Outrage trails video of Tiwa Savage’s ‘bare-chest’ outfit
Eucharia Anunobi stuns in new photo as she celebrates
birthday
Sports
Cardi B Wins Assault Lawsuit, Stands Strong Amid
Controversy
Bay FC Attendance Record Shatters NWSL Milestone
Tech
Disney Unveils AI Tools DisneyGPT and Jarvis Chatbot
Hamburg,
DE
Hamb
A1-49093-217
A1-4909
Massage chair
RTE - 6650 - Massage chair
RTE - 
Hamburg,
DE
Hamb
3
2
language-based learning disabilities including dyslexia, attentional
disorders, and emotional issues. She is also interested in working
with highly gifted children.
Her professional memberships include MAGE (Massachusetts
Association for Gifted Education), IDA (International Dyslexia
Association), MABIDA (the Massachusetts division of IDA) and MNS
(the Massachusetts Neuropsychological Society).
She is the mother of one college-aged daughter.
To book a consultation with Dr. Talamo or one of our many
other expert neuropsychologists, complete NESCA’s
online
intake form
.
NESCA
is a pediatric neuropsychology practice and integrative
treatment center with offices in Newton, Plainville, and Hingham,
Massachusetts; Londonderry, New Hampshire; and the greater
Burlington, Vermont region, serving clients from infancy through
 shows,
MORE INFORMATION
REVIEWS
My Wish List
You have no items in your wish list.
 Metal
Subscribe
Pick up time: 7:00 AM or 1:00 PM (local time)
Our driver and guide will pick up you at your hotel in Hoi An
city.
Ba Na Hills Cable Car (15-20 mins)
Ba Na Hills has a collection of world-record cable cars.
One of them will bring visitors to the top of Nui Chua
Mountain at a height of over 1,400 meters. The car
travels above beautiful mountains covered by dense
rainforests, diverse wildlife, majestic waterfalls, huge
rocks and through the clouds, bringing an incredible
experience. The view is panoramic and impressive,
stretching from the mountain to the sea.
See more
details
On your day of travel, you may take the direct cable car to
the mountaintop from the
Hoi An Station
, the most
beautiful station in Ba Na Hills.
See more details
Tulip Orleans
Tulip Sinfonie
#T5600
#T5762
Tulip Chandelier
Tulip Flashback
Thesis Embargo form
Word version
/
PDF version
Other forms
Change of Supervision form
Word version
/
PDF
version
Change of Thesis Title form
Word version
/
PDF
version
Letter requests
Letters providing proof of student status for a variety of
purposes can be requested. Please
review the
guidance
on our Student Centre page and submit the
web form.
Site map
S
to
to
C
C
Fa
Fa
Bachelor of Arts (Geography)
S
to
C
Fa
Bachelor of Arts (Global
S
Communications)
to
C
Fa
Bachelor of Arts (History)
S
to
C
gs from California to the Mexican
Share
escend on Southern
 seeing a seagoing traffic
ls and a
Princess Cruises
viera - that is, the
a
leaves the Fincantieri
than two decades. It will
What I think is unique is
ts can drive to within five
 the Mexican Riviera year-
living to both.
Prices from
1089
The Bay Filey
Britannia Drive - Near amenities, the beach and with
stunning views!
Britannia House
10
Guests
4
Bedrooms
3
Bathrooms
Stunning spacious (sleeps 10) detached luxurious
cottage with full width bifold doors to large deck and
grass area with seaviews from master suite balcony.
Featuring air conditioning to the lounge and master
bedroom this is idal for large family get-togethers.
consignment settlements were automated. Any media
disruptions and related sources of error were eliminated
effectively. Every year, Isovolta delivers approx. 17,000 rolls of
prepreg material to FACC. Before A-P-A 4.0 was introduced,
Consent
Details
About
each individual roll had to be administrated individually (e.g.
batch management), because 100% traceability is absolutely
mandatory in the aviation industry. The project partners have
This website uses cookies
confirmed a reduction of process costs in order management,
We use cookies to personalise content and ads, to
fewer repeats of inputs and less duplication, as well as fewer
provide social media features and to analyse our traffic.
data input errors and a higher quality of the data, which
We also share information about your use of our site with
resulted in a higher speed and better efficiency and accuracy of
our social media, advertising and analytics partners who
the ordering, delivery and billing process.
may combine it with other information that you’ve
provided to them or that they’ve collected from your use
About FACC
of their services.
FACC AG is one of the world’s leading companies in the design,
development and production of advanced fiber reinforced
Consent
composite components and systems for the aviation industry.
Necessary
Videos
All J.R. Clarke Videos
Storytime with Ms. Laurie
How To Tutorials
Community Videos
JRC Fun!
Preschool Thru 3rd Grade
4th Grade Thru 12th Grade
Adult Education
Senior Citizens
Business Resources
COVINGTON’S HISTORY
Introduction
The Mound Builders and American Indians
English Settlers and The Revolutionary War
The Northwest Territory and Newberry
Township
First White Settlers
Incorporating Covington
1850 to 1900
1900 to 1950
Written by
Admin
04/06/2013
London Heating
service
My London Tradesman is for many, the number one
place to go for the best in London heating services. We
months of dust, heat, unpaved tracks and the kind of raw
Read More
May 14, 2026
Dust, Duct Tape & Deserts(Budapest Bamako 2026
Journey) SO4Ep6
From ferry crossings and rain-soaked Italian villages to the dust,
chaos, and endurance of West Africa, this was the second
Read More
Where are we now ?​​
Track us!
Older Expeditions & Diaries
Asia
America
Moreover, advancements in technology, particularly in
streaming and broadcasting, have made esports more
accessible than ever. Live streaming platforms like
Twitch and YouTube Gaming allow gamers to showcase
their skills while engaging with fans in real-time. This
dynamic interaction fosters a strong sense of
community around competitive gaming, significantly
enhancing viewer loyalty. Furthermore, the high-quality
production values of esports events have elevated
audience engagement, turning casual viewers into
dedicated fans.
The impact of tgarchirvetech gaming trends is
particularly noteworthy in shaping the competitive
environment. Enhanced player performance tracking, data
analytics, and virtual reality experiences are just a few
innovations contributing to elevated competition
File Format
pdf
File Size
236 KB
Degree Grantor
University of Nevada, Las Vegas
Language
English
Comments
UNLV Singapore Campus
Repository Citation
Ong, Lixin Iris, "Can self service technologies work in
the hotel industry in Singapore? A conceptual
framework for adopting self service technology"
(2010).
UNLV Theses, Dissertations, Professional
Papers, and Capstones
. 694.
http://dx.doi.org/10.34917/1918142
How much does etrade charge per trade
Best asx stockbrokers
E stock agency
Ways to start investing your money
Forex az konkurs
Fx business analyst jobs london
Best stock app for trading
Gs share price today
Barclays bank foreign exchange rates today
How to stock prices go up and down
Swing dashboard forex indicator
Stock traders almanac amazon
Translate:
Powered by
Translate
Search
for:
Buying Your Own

──────────

**How to complete this task:** A complete, exact transcription of the data above is required.

**Worked solution:**
Outrage trails video of Tiwa Savage’s ‘bare-chest’ outfit
Eucharia Anunobi stuns in new photo as she celebrates
birthday
Sports
Cardi B Wins Assault Lawsuit, Stands Strong Amid
Controversy
Bay FC Attendance Record Shatters NWSL Milestone
Tech
Disney Unveils AI Tools DisneyGPT and Jarvis Chatbot
Hamburg,
DE
Hamb
A1-49093-217
A1-4909
Massage chair
RTE - 6650 - Massage chair
RTE - 
Hamburg,
DE
Hamb
3
2
language-based learning disabilities including dyslexia, attentional
disorders, and emotional issues. She is also interested in working
with highly gifted children.
Her professional memberships include MAGE (Massachusetts
Association for Gifted Education), IDA (International Dyslexia
Association), MABIDA (the Massachusetts division of IDA) and MNS
(the Massachusetts Neuropsychological Society).
She is the mother of one college-aged daughter.
To book a consultation with Dr. Talamo or one of our many
other expert neuropsychologists, complete NESCA’s
online
intake form
.
NESCA
is a pediatric neuropsychology practice and integrative
treatment center with offices in Newton, Plainville, and Hingham,
Massachusetts; Londonderry, New Hampshire; and the greater
Burlington, Vermont region, serving clients from infancy through
 shows,
MORE INFORMATION
REVIEWS
My Wish List
You have no items in your wish list.
 Metal
Subscribe
Pick up time: 7:00 AM or 1:00 PM (local time)
Our driver and guide will pick up you at your hotel in Hoi An
city.
Ba Na Hills Cable Car (15-20 mins)
Ba Na Hills has a collection of world-record cable cars.
One of them will bring visitors to the top of Nui Chua
Mountain at a height of over 1,400 meters. The car
travels above beautiful mountains covered by dense
rainforests, diverse wildlife, majestic waterfalls, huge
rocks and through the clouds, bringing an incredible
experience. The view is panoramic and impressive,
stretching from the mountain to the sea.
See more
details
On your day of travel, you may take the direct cable car to
the mountaintop from the
Hoi An Station
, the most
beautiful station in Ba Na Hills.
See more details
Tulip Orleans
Tulip Sinfonie
#T5600
#T5762
Tulip Chandelier
Tulip Flashback
Thesis Embargo form
Word version
/
PDF version
Other forms
Change of Supervision form
Word version
/
PDF
version
Change of Thesis Title form
Word version
/
PDF
version
Letter requests
Letters providing proof of student status for a variety of
purposes can be requested. Please
review the
guidance
on our Student Centre page and submit the
web form.
Site map
S
to
to
C
C
Fa
Fa
Bachelor of Arts (Geography)
S
to
C
Fa
Bachelor of Arts (Global
S
Communications)
to
C
Fa
Bachelor of Arts (History)
S
to
C
gs from California to the Mexican
Share
escend on Southern
 seeing a seagoing traffic
ls and a
Princess Cruises
viera - that is, the
a
leaves the Fincantieri
than two decades. It will
What I think is unique is
ts can drive to within five
 the Mexican Riviera year-
living to both.
Prices from
1089
The Bay Filey
Britannia Drive - Near amenities, the beach and with
stunning views!
Britannia House
10
Guests
4
Bedrooms
3
Bathrooms
Stunning spacious (sleeps 10) detached luxurious
cottage with full width bifold doors to large deck and
grass area with seaviews from master suite balcony.
Featuring air conditioning to the lounge and master
bedroom this is idal for large family get-togethers.
consignment settlements were automated. Any media
disruptions and related sources of error were eliminated
effectively. Every year, Isovolta delivers approx. 17,000 rolls of
prepreg material to FACC. Before A-P-A 4.0 was introduced,
Consent
Details
About
each individual roll had to be administrated individually (e.g.
batch management), because 100% traceability is absolutely
mandatory in the aviation industry. The project partners have
This website uses cookies
confirmed a reduction of process costs in order management,
We use cookies to personalise content and ads, to
fewer repeats of inputs and less duplication, as well as fewer
provide social media features and to analyse our traffic.
data input errors and a higher quality of the data, which
We also share information about your use of our site with
resulted in a higher speed and better efficiency and accuracy of
our social media, advertising and analytics partners who
the ordering, delivery and billing process.
may combine it with other information that you’ve
provided to them or that they’ve collected from your use
About FACC
of their services.
FACC AG is one of the world’s leading companies in the design,
development and production of advanced fiber reinforced
Consent
composite components and systems for the aviation industry.
Necessary
Videos
All J.R. Clarke Videos
Storytime with Ms. Laurie
How To Tutorials
Community Videos
JRC Fun!
Preschool Thru 3rd Grade
4th Grade Thru 12th Grade
Adult Education
Senior Citizens
Business Resources
COVINGTON’S HISTORY
Introduction
The Mound Builders and American Indians
English Settlers and The Revolutionary War
The Northwest Territory and Newberry
Township
First White Settlers
Incorporating Covington
1850 to 1900
1900 to 1950
Written by
Admin
04/06/2013
London Heating
service
My London Tradesman is for many, the number one
place to go for the best in London heating services. We
months of dust, heat, unpaved tracks and the kind of raw
Read More
May 14, 2026
Dust, Duct Tape & Deserts(Budapest Bamako 2026
Journey) SO4Ep6
From ferry crossings and rain-soaked Italian villages to the dust,
chaos, and endurance of West Africa, this was the second
Read More
Where are we now ?​​
Track us!
Older Expeditions & Diaries
Asia
America
Moreover, advancements in technology, particularly in
streaming and broadcasting, have made esports more
accessible than ever. Live streaming platforms like
Twitch and YouTube Gaming allow gamers to showcase
their skills while engaging with fans in real-time. This
dynamic interaction fosters a strong sense of
community around competitive gaming, significantly
enhancing viewer loyalty. Furthermore, the high-quality
production values of esports events have elevated
audience engagement, turning casual viewers into
dedicated fans.
The impact of tgarchirvetech gaming trends is
particularly noteworthy in shaping the competitive
environment. Enhanced player performance tracking, data
analytics, and virtual reality experiences are just a few
innovations contributing to elevated competition
File Format
pdf
File Size
236 KB
Degree Grantor
University of Nevada, Las Vegas
Language
English
Comments
UNLV Singapore Campus
Repository Citation
Ong, Lixin Iris, "Can self service technologies work in
the hotel industry in Singapore? A conceptual
framework for adopting self service technology"
(2010).
UNLV Theses, Dissertations, Professional
Papers, and Capstones
. 694.
http://dx.doi.org/10.34917/1918142
How much does etrade charge per trade
Best asx stockbrokers
E stock agency
Ways to start investing your money
Forex az konkurs
Fx business analyst jobs london
Best stock app for trading
Gs share price today
Barclays bank foreign exchange rates today
How to stock prices go up and down
Swing dashboard forex indicator
Stock traders almanac amazon
Translate:
Powered by
Translate
Search
for:
Buying Your Own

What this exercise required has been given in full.